Few athletes have demonstrated talent beyond their years quite like young Sydney Leroux.
Yet as she concludes her college career and tries to lead UCLA back to the College Cup, the asset that might ultimately separate success from disappointment is the wisdom of her years.
At 14 years old, Leroux was the youngest player in the 2004 Under-19 Women's World Cup when she took the field for Canada. At 18 years old, she started all season as a freshman for a UCLA team that didn't lose a game with her in the lineup, missing the team's eventual College Cup loss because she was occupied with winning the Golden Ball for the United States, her adopted home, in the 2008 Under-20 World Cup.
It seems like she has been around the scene forever, a feeling only heightened now that she's surrounded by teammates who almost literally just got here yesterday. UCLA regularly starts five freshmen and often plays 10 of them during the course of a game -- of the 143 starts made through the team's first 13 games this season, 70 came from freshmen.
A trip to the Bay Area this past weekend offered a cold dose of reality for the previously unbeaten and once-drawn Bruins, producing a 0-all draw at California and a 4-1 loss at No. 1 Stanford, but something is working for a team that began the season ranked No. 16 and entered the game against the Cardinal ranked No. 3 despite its inexperience.
Coming off a disappointing 2010 season in which an injury-plagued team managed just a 13-8-2 record and a Sweet 16 NCAA tournament exit, not to mention an offseason in which Jill Ellis surprised many by stepping down as coach, starting from scratch might have been cause for trepidation. Few doubted what the incoming class would have in the future, but a senior's only chance to win comes in the present.
Yet Leroux saw opportunity.
"It wasn't so much that I was worried; I was more excited," Leroux said. "Last year we had a tough run, and we knew that we needed some new players. Luckily, I'd gotten a chance to play with some of them or against them in the [Under-20] World Cups. I was excited. I think we needed a young spark and that excitement that sometimes you lose as you go through sophomore, junior into your senior year. I think you lose that excitement you have as a freshman."
In her case, another part of the recent past might have helped shape her outlook. In addition to UCLA's struggles last season, Leroux was a co-captain on the United States team that exited the 2010 Under-20 World Cup in stunning fashion, bounced by Nigeria in a quarterfinal penalty shootout. As she brings up without being prompted, she took and missed the final penalty for the Americans on that day in Germany, securing a captain's double whammy of tangible and intangible blame, fair or not.
She said the experience made her a better person and a better soccer player. People say that kind of thing a lot. At least through the prism of leadership on a soccer field, Leroux's actions suggest they were more than words.

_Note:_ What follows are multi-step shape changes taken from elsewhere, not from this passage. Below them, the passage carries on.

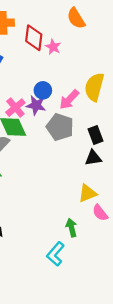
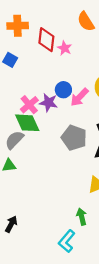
blue circle: (43, 90) -> (63, 90), moved
gray pentagon: (60, 127) -> (74, 138), moved

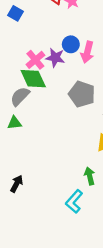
pink arrow: (79, 97) -> (87, 52), turned -30

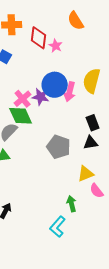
blue circle: (71, 44) -> (55, 85), size x1.6
gray pentagon: (82, 94) -> (59, 147), moved

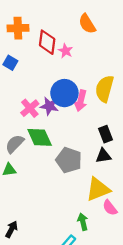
green diamond: (21, 116) -> (40, 137), moved
yellow triangle: (86, 174) -> (98, 189), size x1.4

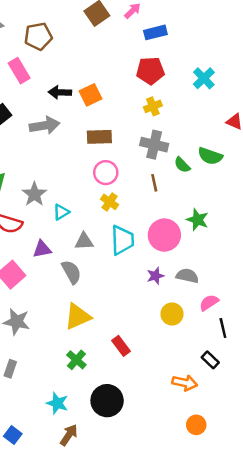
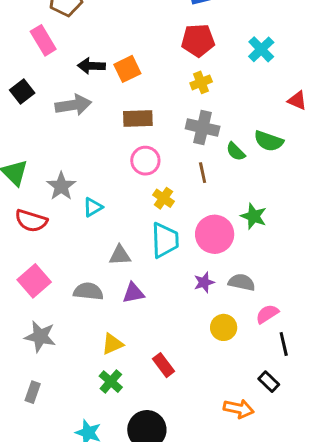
yellow cross: (110, 202) -> (163, 198), moved
gray triangle: (84, 241) -> (120, 255), moved
purple triangle: (42, 249) -> (133, 293), moved
gray semicircle: (71, 272) -> (88, 291), moved, turned -55
yellow triangle: (78, 317) -> (112, 344), moved, size x0.7

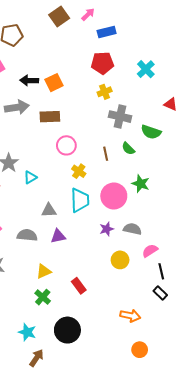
brown rectangle: (138, 119) -> (50, 117), moved
gray cross: (203, 128) -> (120, 117), moved
green semicircle: (236, 152) -> (128, 149), moved
black rectangle: (269, 382) -> (160, 293), moved

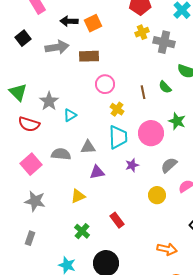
gray cross: (120, 117) -> (164, 42), moved
purple star: (107, 229) -> (132, 165), moved
gray semicircle: (132, 229) -> (169, 165), turned -54
gray semicircle: (27, 235) -> (61, 154), moved
yellow triangle: (44, 271) -> (78, 196), moved

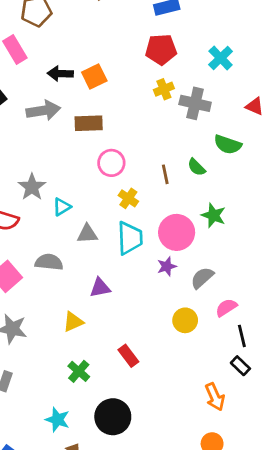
gray triangle: (88, 147) -> (87, 234), moved
purple star: (132, 165) -> (167, 266), moved
orange arrow: (167, 249) -> (215, 397), moved, turned 54

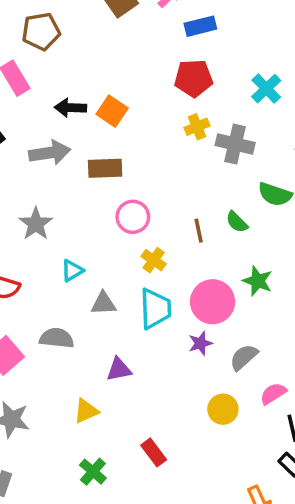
orange square: (94, 76) -> (112, 111), turned -30
gray star: (32, 187) -> (36, 224), moved

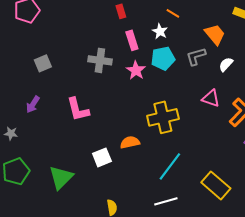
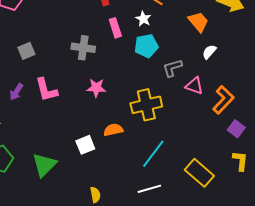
gray L-shape: (196, 56) -> (172, 68), moved
pink star: (136, 70) -> (96, 88), moved, turned -30
pink L-shape: (78, 109) -> (46, 90), moved

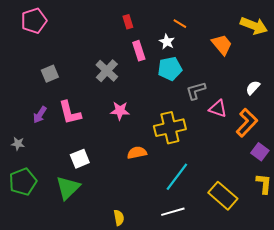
gray cross: (83, 48) -> (107, 71), turned 35
white semicircle: (209, 52) -> (253, 88), moved
white square: (85, 145) -> (80, 159), moved

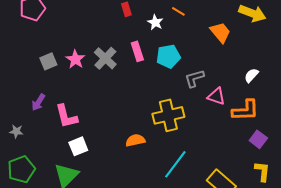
white star: (167, 42) -> (155, 22), moved
pink rectangle: (139, 51) -> (137, 51), moved
pink star: (120, 111) -> (75, 59), moved, turned 30
pink L-shape: (70, 113) -> (66, 116), moved
orange L-shape: (247, 123) -> (245, 110), turned 44

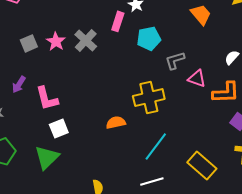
pink rectangle: (137, 51) -> (118, 21), moved, turned 36

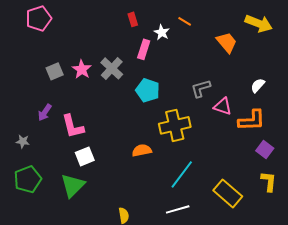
cyan pentagon: (149, 38) -> (148, 90), moved, turned 30

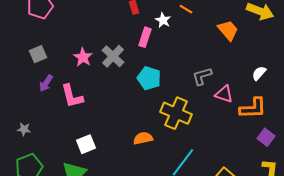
gray square: (55, 71) -> (38, 54), moved
purple arrow: (45, 112) -> (46, 83), moved
yellow cross: (175, 125) -> (176, 113), turned 36
pink L-shape: (73, 126) -> (72, 96), moved

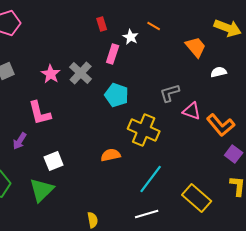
white semicircle: (259, 73) -> (219, 72), moved, turned 35
purple arrow: (46, 83) -> (20, 141), moved
orange L-shape: (253, 108) -> (221, 125), turned 52

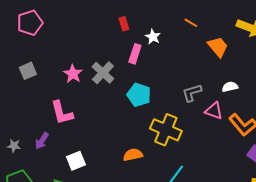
orange line: (154, 26) -> (191, 23), moved
white semicircle: (219, 72) -> (230, 87), moved

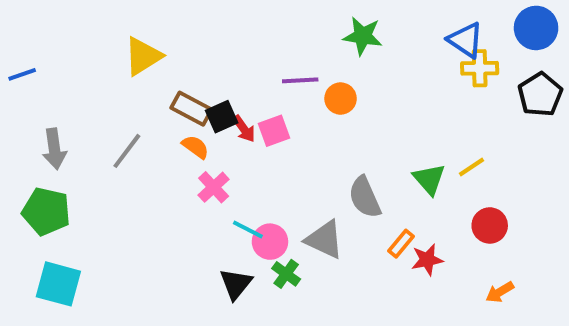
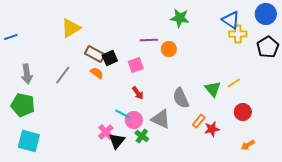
red arrow: (244, 129) -> (138, 93), moved
pink cross: (214, 187) -> (106, 132), moved

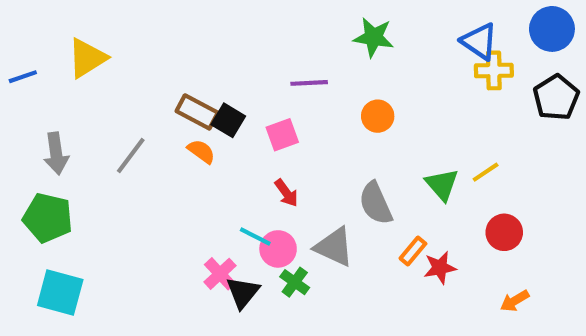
yellow triangle: (71, 28) -> (87, 58), moved
orange circle: (169, 49) -> (378, 116), moved
black square: (110, 58) -> (228, 120), turned -35

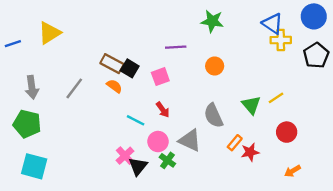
cyan line: (255, 236) -> (136, 120), moved

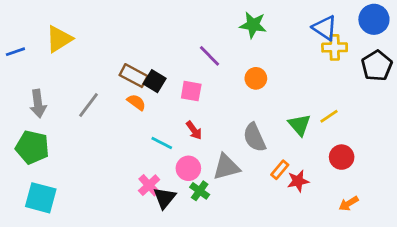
purple line: (176, 47) -> (209, 56), turned 48
pink square: (160, 77) -> (191, 91), turned 30
gray triangle: (190, 140) -> (226, 167), turned -40

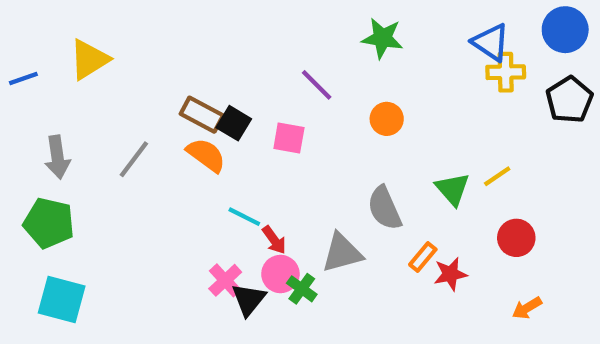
orange semicircle: (136, 102) -> (206, 155), size x1.4
red arrow: (194, 130) -> (274, 240), moved
pink circle: (188, 168) -> (280, 274), moved

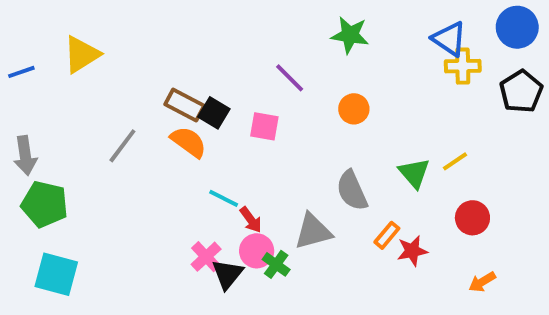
gray arrow: (57, 157) -> (25, 156), moved

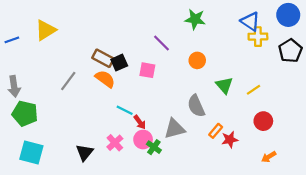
black square: (214, 113) -> (119, 63), turned 35
green triangle: (414, 173) -> (224, 85), moved
black triangle: (227, 274) -> (85, 153), moved

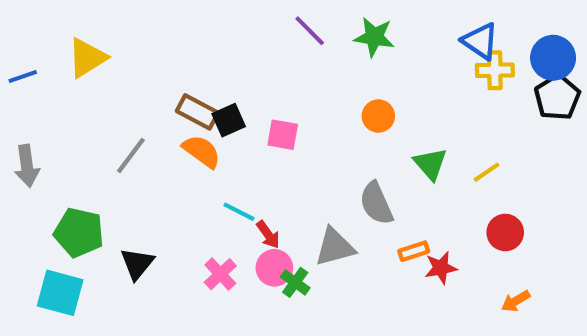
blue circle: (288, 15) -> (553, 58), moved
purple line: (161, 43) -> (310, 31), moved
green pentagon: (25, 114) -> (79, 232), moved
orange rectangle: (216, 131) -> (414, 251), turned 32
black triangle: (85, 153) -> (137, 264), moved

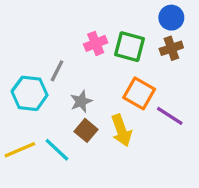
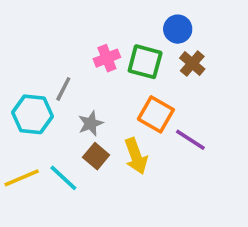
blue circle: (171, 18) -> (178, 29), moved
brown cross: (171, 48) -> (192, 64), turned -30

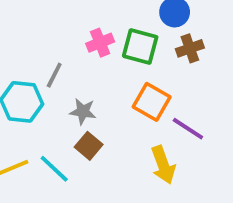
brown cross: (192, 64) -> (190, 48), turned 30
gray star: (91, 123) -> (83, 111), turned 30
yellow arrow: (136, 156) -> (163, 165), moved

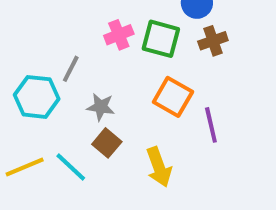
purple line: (188, 129) -> (211, 125), turned 44
yellow arrow: (163, 165) -> (159, 167), moved

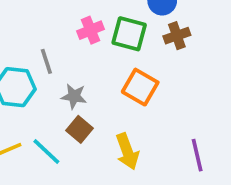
gray line: (71, 69) -> (46, 61), turned -45
purple line: (211, 125) -> (197, 155), moved

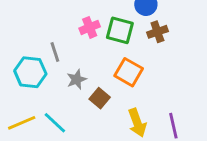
gray star: (74, 96) -> (77, 79), turned -30
brown square: (79, 129) -> (100, 98), moved
yellow arrow: (127, 151) -> (137, 123), moved

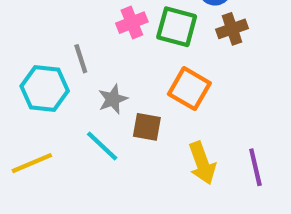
brown square: (100, 98) -> (147, 127), turned -30
cyan line: (55, 123) -> (102, 146), moved

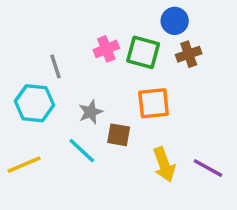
gray line: (81, 59) -> (55, 66), moved
orange square: (189, 89) -> (154, 103), turned -36
purple line: (255, 167) -> (208, 168), turned -48

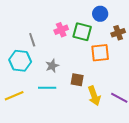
brown cross: (189, 54) -> (118, 33), moved
orange square: (154, 103) -> (100, 53), moved
brown square: (119, 135) -> (77, 80), moved
cyan line: (82, 151) -> (47, 88), turned -42

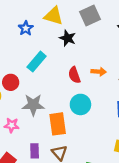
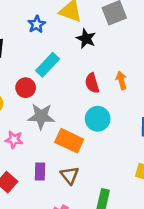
orange arrow: (99, 72) -> (121, 80), turned -112
red circle: (11, 82) -> (26, 88), moved
orange rectangle: (58, 124) -> (69, 141), turned -60

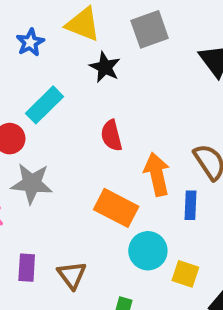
orange arrow: (121, 80) -> (157, 174), moved, size x1.5
cyan circle: (98, 119) -> (148, 251), moved
orange rectangle: (69, 141) -> (116, 208), moved

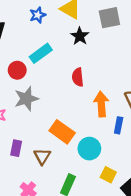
gray star: (32, 183) -> (26, 99), turned -30
orange rectangle: (116, 208) -> (62, 132), moved
yellow square: (185, 274) -> (108, 175), moved

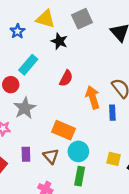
red semicircle: (78, 77) -> (66, 78), turned -133
cyan circle: (89, 149) -> (78, 151), moved

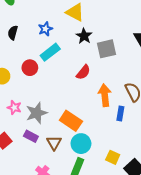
gray square: (82, 19) -> (106, 49), moved
blue star: (18, 31) -> (45, 29), moved
gray star: (25, 108) -> (36, 113), moved
purple rectangle: (26, 154) -> (31, 136), turned -72

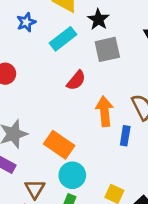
black star: (84, 36) -> (98, 19), moved
cyan rectangle: (50, 52) -> (63, 39), moved
brown triangle: (54, 143) -> (35, 189), moved

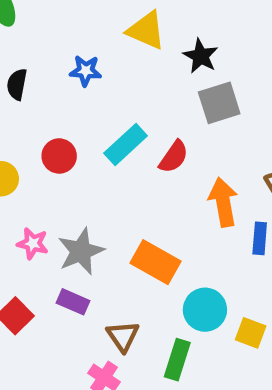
blue star: (26, 22) -> (86, 71), turned 30
cyan rectangle: (63, 39) -> (126, 145), moved
cyan circle: (72, 175) -> (205, 310), moved

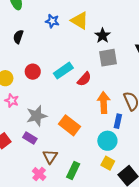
blue star: (86, 71) -> (52, 21), moved
pink star: (33, 243) -> (12, 101), moved
cyan circle: (205, 310) -> (107, 141), moved

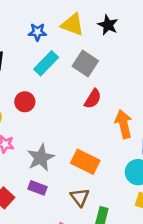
black star: (103, 36) -> (108, 25), moved
gray square: (108, 58) -> (85, 64), moved, turned -36
cyan rectangle: (63, 71) -> (46, 63), moved
brown triangle: (50, 157) -> (80, 197), moved

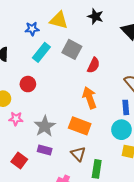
black star: (108, 25) -> (95, 17), moved
red semicircle: (93, 99) -> (94, 65), moved
orange arrow: (124, 124) -> (89, 98), moved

"There have been times that we forget that we are just freshmen, and we have to earn our spot on the team just like everyone else," freshman Samantha Mewis said. "I think Syd has had to do a couple of hard things to make us realize that, but you definitely need someone like that on the team. We all look up to her and we all respect her."
B.J. Snow is in his first year as coach at UCLA, but he's been a key part of the program, as well as the youth national team, throughout Leroux's career. He's seen the maturation manifest itself in her game.
"Where I think her growth has been the most fun to watch is to see her soccer-playing ability, her technical ability, adapt to the point where she doesn't have to rely on her athleticism," Snow said. "It comes to a point, especially when you're going to try to reach the levels of the full national team, that your athleticism only takes you so far. And her decision to start putting in the work to make herself a better overall player, to be a student of the game, to study tape, to stay after practice to work on finishing, all those types of things, that's the thing that's fun to watch."
It will be fun to watch UCLA's talented newcomers make that same climb in the years to come. For now, Leroux just needs them to come far enough to let her take them the rest of the way.
"Our final pass is not there yet," Leroux said of a team with four goals in its past five games. "It's also because there's a lot of freshmen and the game is a lot faster. Sometimes it's hard -- sometimes even for me, I have trouble finding that final pass. I think once we get that, and once we get one of those really good wins where it's like a 3-0 game, I think that's going to open the gates."
She speaks from experience. A player who once defied age now has an opportunity to use it to her advantage.